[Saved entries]
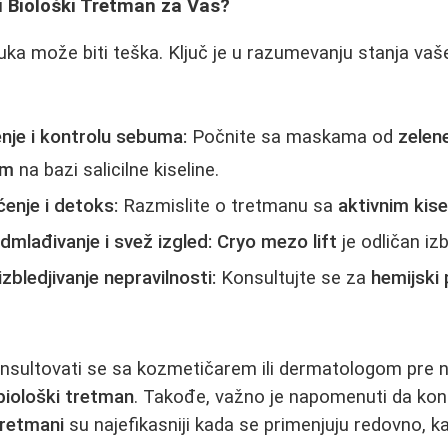
i Biološki Tretman za Vas?
luka može biti teška. Ključ je u razumevanju stanja vaš
nje i kontrolu sebuma:
Počnite sa maskama od
zelene
om
na bazi salicilne kiseline.
ćenje i detoks:
Razmislite o tretmanu sa
aktivnim kis
odmlađivanje i svež izgled:
Cryo mezo lift
je odličan izb
izbledjivanje nepravilnosti:
Konsultujte se za
hemijski 
nsultovati se sa kozmetičarem ili dermatologom pre 
biološki tretman
. Takođe, važno je napomenuti da konz
tretmani
su najefikasniji kada se primenjuju redovno, 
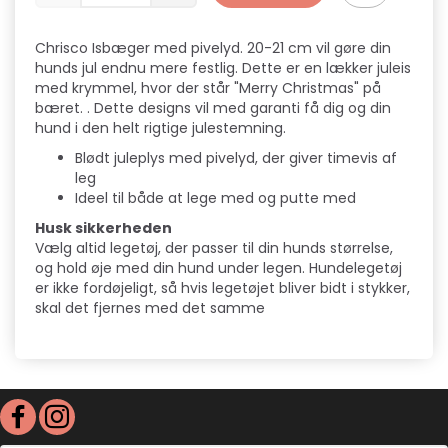
Chrisco Isbæger med pivelyd. 20-21 cm vil gøre din
hunds jul endnu mere festlig. Dette er en lækker juleis
med krymmel, hvor der står "Merry Christmas" på
bæret. . Dette designs vil med garanti få dig og din
hund i den helt rigtige julestemning.
Blødt juleplys med pivelyd, der giver timevis af
leg
Ideel til både at lege med og putte med
Husk sikkerheden
Vælg altid legetøj, der passer til din hunds størrelse,
og hold øje med din hund under legen. Hundelegetøj
er ikke fordøjeligt, så hvis legetøjet bliver bidt i stykker,
skal det fjernes med det samme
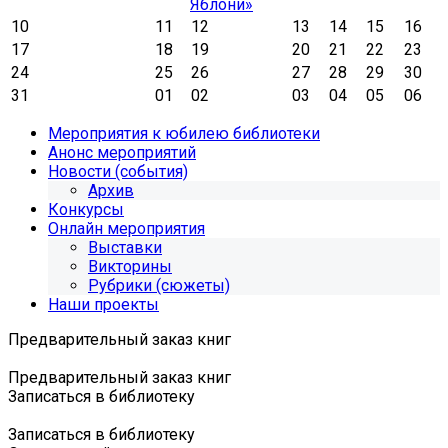
Яблони»
10
11
12
13
14
15
16
17
18
19
20
21
22
23
24
25
26
27
28
29
30
31
01
02
03
04
05
06
Мероприятия к юбилею библиотеки
Анонс мероприятий
Новости (события)
Архив
Конкурсы
Онлайн мероприятия
Выставки
Викторины
Рубрики (сюжеты)
Наши проекты
Предварительный заказ книг
Предварительный заказ книг
Записаться в библиотеку
Записаться в библиотеку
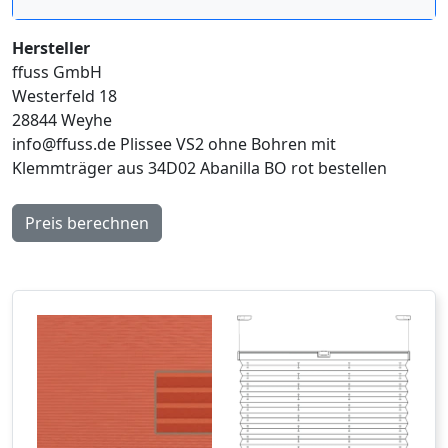
Hersteller
ffuss GmbH
Westerfeld 18
28844 Weyhe
info@ffuss.de
Plissee VS2 ohne Bohren mit
Klemmträger aus 34D02 Abanilla BO rot bestellen
Preis berechnen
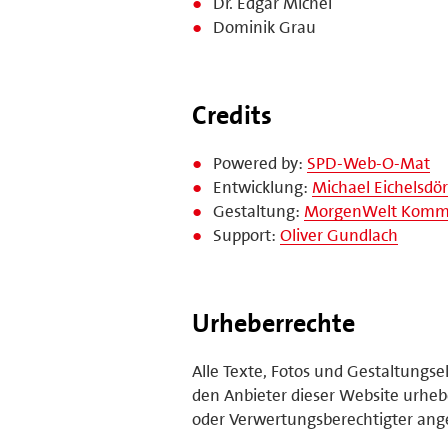
Dr. Edgar Michel
Dominik Grau
Credits
Powered by:
SPD-Web-O-Mat
Entwicklung:
Michael Eichelsdör
Gestaltung:
MorgenWelt Kommu
Support:
Oliver Gundlach
Urheberrechte
Alle Texte, Fotos und Gestaltungs
den Anbieter dieser Website urhebe
oder Verwertungsberechtigter ange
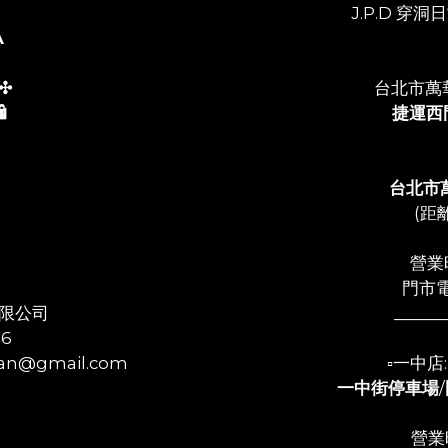
J.P.D 穿洞日常
A
✣
台北市萬
️
捷運西
台北市
(距
營業時
門市電
限公司
______
56
n@gmail.com
▫️一中
一中街停車場
/
營業時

## ACTION ITEM
Leave the pictures out and print every record exactly.

## SOLUTION
i Biološki Tretman za Vas?
luka može biti teška. Ključ je u razumevanju stanja vaš
nje i kontrolu sebuma:
Počnite sa maskama od
zelene
om
na bazi salicilne kiseline.
ćenje i detoks:
Razmislite o tretmanu sa
aktivnim kis
odmlađivanje i svež izgled:
Cryo mezo lift
je odličan izb
izbledjivanje nepravilnosti:
Konsultujte se za
hemijski 
nsultovati se sa kozmetičarem ili dermatologom pre 
biološki tretman
. Takođe, važno je napomenuti da konz
tretmani
su najefikasniji kada se primenjuju redovno, 
Chrisco Isbæger med pivelyd. 20-21 cm vil gøre din
hunds jul endnu mere festlig. Dette er en lækker juleis
med krymmel, hvor der står "Merry Christmas" på
bæret. . Dette designs vil med garanti få dig og din
hund i den helt rigtige julestemning.
Blødt juleplys med pivelyd, der giver timevis af
leg
Ideel til både at lege med og putte med
Husk sikkerheden
Vælg altid legetøj, der passer til din hunds størrelse,
og hold øje med din hund under legen. Hundelegetøj
er ikke fordøjeligt, så hvis legetøjet bliver bidt i stykker,
skal det fjernes med det samme
Яблони»
10
11
12
13
14
15
16
17
18
19
20
21
22
23
24
25
26
27
28
29
30
31
01
02
03
04
05
06
Мероприятия к юбилею библиотеки
Анонс мероприятий
Новости (события)
Архив
Конкурсы
Онлайн мероприятия
Выставки
Викторины
Рубрики (сюжеты)
Наши проекты
Предварительный заказ книг
Предварительный заказ книг
Записаться в библиотеку
Записаться в библиотеку
Hersteller
ffuss GmbH
Westerfeld 18
28844 Weyhe
info@ffuss.de
Plissee VS2 ohne Bohren mit
Klemmträger aus 34D02 Abanilla BO rot bestellen
Preis berechnen
Dr. Edgar Michel
Dominik Grau
Credits
Powered by:
SPD-Web-O-Mat
Entwicklung:
Michael Eichelsdör
Gestaltung:
MorgenWelt Kommu
Support:
Oliver Gundlach
Urheberrechte
Alle Texte, Fotos und Gestaltungs
den Anbieter dieser Website urhebe
oder Verwertungsberechtigter ange
J.P.D 穿洞日常
A
✣
台北市萬
️
捷運西
台北市
(距
營業時
門市電
限公司
______
56
n@gmail.com
▫️一中
一中街停車場
/
營業時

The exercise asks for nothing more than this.